Foto—Eko Prasetyo menyuarakan kritiknya terhadap Rancangan Undang-Undang Kitab Undang-Undang Hukum Acara Pidana (RUU KUHAP). (Sumber: EkspresiIndonesia.com)
Jakarta, Ekspresi Indonesia—Kekhawatiran terhadap pelemahan hak-hak sipil kembali mencuat dalam diskusi seputar revisi Rancangan Undang-Undang Kitab Undang-Undang Hukum Acara Pidana (RUU KUHAP). Dalam sebuah seminar dan forum diskusi terbatas yang diselenggarakan oleh LBH Gema Keadilan di Yogyakarta, Eko Prasetyo menyuarakan kritiknya terhadap salah satu pasal dalam draf rancangan tersebut.
Dalam paparannya, Eko menyatakan bahwa seluruh warga negara berpotensi menjadi sasaran penangkapan dan penahanan tanpa batas waktu yang jelas. Menurutnya, kekosongan kepastian hukum ini dimungkinkan oleh bunyi Pasal 90 ayat (2) dalam draf RUU KUHAP yang menyebutkan bahwa “dalam hal tertentu, penangkapan dapat diperpanjang satu kali dua puluh empat jam lebih.”

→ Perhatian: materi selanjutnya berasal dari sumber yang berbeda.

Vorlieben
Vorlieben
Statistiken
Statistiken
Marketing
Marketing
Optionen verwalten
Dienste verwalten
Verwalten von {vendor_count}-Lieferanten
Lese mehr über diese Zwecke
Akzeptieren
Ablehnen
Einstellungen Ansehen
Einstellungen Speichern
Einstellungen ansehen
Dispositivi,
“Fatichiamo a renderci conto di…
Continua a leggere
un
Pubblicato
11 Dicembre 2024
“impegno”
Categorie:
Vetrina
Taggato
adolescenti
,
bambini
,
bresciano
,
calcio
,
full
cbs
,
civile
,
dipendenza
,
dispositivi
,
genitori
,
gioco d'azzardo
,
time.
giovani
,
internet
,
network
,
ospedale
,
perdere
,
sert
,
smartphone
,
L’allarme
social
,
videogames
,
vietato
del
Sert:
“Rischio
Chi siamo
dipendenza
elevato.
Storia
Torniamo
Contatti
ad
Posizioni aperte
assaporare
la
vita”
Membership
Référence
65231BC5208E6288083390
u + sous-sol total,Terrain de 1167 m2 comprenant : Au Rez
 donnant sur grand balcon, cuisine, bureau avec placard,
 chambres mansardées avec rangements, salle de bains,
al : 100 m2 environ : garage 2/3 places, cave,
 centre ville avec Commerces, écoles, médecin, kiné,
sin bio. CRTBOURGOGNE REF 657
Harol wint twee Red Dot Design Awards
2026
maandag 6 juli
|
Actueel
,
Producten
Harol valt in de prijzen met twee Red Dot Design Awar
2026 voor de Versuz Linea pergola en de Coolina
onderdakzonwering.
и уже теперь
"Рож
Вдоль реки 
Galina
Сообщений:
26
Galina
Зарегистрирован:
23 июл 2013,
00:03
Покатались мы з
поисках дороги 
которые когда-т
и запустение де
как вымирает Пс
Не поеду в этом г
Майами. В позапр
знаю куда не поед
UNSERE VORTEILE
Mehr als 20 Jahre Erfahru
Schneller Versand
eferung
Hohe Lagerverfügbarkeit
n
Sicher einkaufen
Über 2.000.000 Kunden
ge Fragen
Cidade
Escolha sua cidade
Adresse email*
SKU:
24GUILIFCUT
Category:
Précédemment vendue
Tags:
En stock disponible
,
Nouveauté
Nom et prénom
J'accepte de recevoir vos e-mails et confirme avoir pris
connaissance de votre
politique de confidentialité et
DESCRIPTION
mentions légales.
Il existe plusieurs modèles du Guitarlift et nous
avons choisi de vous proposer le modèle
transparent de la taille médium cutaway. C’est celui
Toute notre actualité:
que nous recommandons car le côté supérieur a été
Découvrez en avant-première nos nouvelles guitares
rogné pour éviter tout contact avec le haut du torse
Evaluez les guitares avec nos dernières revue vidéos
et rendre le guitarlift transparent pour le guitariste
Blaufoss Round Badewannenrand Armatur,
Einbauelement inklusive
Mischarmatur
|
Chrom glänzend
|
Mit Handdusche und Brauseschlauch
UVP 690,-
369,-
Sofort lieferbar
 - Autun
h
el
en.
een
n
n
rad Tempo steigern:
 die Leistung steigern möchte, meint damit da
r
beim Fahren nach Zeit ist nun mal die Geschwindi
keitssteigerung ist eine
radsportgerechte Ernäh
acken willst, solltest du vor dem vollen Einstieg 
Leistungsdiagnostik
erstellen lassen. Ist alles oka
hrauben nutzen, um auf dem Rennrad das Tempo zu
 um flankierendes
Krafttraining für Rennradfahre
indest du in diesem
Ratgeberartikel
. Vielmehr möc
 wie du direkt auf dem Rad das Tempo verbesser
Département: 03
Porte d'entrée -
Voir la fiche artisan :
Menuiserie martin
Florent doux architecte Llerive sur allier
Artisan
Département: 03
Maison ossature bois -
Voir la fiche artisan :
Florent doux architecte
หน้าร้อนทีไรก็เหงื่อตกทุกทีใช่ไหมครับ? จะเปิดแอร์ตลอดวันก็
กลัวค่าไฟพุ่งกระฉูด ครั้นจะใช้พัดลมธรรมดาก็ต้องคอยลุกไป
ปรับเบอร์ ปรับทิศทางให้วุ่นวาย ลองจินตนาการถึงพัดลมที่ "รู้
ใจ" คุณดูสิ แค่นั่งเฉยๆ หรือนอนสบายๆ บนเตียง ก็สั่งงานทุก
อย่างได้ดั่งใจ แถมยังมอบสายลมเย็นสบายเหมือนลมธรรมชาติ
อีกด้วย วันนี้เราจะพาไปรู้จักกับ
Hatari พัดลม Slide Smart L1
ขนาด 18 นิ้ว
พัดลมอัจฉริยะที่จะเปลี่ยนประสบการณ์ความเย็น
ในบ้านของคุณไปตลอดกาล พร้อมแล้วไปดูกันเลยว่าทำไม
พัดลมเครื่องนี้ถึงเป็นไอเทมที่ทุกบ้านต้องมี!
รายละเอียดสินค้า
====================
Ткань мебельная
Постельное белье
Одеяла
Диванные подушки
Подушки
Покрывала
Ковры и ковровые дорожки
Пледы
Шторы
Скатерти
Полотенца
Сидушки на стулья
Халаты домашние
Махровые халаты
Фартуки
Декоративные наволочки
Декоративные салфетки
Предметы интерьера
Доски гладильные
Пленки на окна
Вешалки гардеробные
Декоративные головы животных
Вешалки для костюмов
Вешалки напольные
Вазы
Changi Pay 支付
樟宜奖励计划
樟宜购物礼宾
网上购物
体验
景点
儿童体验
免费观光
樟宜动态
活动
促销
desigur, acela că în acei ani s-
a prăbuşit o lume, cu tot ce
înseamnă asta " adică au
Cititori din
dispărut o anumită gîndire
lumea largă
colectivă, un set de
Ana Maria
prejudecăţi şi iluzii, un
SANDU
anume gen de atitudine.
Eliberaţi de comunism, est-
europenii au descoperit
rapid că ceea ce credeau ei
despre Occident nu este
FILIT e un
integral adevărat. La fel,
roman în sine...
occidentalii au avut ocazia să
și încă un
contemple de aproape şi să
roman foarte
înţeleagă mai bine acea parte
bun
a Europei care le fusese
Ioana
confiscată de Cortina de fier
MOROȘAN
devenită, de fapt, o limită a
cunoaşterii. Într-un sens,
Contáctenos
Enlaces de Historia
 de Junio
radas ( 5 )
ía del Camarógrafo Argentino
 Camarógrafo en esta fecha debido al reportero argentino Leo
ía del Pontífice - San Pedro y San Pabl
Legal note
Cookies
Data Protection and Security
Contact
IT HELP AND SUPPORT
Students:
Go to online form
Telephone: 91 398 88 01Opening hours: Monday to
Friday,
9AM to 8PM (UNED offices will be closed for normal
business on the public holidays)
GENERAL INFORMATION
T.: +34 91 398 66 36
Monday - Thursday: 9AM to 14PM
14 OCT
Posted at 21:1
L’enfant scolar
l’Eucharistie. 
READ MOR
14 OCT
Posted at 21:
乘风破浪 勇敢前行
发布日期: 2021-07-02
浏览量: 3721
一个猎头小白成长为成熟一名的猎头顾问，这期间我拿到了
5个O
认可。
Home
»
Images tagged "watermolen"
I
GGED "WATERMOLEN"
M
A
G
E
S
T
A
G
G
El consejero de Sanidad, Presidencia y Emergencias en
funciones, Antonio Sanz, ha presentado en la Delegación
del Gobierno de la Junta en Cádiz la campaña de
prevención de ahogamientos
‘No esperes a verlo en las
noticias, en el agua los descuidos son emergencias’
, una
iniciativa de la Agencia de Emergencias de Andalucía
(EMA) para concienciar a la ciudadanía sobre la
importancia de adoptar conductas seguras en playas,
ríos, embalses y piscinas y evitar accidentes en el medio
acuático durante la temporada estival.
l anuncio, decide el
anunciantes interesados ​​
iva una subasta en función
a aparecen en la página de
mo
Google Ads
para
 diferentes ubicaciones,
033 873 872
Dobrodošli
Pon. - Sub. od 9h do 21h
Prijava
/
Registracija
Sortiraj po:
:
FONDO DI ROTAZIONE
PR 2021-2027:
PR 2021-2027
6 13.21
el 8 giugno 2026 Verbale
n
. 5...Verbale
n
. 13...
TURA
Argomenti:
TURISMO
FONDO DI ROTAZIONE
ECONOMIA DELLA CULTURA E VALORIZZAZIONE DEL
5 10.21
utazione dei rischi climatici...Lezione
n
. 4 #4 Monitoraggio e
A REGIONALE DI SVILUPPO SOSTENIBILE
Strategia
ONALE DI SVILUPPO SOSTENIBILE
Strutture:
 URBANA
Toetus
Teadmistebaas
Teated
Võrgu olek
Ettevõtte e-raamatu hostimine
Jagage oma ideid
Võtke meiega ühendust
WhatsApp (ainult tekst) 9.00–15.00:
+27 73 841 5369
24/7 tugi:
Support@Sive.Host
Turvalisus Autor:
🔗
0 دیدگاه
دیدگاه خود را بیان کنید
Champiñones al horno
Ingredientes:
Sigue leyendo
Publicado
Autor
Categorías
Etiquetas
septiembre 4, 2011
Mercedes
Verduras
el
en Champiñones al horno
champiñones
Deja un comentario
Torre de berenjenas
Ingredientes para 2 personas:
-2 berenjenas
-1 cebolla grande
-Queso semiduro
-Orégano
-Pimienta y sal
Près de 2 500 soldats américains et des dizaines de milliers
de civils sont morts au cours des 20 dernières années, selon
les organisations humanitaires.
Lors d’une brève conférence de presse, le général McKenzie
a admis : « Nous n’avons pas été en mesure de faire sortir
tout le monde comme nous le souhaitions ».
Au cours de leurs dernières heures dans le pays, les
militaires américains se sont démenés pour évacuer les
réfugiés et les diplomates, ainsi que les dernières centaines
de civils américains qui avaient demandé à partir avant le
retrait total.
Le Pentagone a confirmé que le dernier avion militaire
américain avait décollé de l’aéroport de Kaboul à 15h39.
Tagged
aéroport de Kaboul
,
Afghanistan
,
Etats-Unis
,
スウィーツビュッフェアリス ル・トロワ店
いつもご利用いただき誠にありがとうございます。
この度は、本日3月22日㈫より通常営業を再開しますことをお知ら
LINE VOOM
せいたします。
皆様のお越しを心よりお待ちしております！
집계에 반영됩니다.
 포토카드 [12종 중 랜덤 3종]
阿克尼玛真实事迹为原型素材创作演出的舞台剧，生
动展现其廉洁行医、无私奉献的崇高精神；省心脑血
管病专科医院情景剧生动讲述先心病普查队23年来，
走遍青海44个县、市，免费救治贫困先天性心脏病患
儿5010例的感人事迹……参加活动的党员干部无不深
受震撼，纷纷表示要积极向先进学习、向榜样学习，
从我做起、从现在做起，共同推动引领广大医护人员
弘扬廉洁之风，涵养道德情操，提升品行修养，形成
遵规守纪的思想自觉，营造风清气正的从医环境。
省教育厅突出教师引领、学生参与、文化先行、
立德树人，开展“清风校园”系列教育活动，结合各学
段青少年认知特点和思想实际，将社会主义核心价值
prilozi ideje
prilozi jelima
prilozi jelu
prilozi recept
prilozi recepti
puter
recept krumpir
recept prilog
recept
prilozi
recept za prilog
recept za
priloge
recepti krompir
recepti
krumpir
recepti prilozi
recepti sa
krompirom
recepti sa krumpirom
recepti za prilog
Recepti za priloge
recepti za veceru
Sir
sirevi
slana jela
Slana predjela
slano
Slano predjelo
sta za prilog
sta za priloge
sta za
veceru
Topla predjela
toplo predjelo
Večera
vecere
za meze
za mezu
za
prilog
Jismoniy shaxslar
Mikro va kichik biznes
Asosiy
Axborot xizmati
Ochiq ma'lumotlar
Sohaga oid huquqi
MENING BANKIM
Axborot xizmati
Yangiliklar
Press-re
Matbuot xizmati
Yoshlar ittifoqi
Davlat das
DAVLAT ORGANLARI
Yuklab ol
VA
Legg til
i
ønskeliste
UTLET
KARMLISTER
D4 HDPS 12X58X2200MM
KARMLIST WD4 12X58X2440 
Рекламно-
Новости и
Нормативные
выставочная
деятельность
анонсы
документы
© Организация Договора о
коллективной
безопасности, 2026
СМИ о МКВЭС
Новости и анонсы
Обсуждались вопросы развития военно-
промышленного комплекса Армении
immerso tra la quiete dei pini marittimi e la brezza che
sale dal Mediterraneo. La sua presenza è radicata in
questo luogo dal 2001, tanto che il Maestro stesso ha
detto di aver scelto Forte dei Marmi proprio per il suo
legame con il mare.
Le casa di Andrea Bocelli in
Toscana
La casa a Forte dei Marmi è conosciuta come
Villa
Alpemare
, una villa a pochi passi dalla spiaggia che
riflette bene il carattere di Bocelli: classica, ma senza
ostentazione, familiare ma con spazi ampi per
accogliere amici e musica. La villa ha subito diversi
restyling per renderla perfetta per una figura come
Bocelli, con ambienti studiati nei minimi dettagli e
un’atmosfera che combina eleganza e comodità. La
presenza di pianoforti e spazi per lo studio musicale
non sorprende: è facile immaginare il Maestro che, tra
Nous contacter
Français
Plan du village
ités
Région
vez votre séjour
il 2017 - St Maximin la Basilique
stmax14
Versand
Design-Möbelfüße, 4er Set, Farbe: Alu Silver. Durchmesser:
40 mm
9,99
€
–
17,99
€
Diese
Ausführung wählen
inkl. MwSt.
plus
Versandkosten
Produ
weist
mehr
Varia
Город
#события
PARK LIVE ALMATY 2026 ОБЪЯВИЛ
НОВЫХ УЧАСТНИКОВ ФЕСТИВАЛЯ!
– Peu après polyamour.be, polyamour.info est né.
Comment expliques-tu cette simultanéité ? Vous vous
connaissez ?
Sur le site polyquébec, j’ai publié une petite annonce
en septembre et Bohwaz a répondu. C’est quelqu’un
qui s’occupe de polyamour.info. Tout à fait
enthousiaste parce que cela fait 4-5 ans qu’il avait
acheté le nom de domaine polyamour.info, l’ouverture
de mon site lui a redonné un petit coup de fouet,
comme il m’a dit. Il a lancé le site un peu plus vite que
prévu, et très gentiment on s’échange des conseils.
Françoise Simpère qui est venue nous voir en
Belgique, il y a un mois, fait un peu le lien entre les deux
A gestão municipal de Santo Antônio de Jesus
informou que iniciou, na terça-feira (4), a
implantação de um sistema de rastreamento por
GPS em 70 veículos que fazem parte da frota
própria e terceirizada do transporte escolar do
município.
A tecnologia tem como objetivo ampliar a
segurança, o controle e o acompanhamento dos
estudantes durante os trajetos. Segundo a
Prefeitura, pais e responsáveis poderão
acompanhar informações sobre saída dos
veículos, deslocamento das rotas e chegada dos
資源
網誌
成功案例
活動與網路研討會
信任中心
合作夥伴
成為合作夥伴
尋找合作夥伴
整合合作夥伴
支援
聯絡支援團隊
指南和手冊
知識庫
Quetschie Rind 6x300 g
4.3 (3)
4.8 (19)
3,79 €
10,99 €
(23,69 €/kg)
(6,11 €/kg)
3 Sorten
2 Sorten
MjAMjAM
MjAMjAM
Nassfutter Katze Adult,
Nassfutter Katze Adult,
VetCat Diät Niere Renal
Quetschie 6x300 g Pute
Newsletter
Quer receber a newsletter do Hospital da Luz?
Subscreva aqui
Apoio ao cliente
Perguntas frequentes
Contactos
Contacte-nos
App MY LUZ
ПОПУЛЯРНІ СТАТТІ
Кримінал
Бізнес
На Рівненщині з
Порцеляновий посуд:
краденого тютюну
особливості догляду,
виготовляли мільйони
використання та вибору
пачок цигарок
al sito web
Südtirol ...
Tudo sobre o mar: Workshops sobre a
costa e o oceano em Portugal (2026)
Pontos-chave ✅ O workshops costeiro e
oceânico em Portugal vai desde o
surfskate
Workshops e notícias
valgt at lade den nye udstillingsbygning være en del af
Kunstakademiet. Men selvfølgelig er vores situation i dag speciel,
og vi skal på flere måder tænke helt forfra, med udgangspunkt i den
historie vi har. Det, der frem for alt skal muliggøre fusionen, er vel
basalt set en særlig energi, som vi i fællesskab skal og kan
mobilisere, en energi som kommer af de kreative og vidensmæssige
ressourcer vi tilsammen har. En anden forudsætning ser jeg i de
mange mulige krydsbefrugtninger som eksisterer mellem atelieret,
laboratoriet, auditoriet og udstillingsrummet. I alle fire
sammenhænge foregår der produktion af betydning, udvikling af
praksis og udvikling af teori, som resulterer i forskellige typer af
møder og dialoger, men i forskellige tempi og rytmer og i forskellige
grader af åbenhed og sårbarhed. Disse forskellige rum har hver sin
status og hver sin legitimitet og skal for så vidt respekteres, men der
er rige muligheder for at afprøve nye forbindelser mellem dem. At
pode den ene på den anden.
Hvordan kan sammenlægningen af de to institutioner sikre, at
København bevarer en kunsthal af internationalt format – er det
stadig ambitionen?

Eko, yang merupakan aktivis dari Social Movement Institute (SMI), menilai bahwa praktik penangkapan awal selama ini kerap dijalankan tanpa kejelasan status hukum, tanpa pemberitahuan mengenai hak-hak dasar kepada individu yang ditangkap, serta tanpa pengawasan dari lembaga peradilan yang semestinya berperan sebagai pengendali proses hukum.
Ia menegaskan bahwa tanpa kontrol yudisial yang kuat, pembatasan terhadap kebebasan warga negara berisiko besar melenceng dari prinsip due process of law dan membuka ruang bagi penyalahgunaan kewenangan aparat penegak hukum.
Kritik ini menjadi bagian dari diskursus yang berkembang di kalangan masyarakat sipil dan akademisi yang menyoroti urgensi revisi menyeluruh terhadap RUU KUHAP agar selaras dengan nilai-nilai keadilan dan perlindungan hak asasi manusia.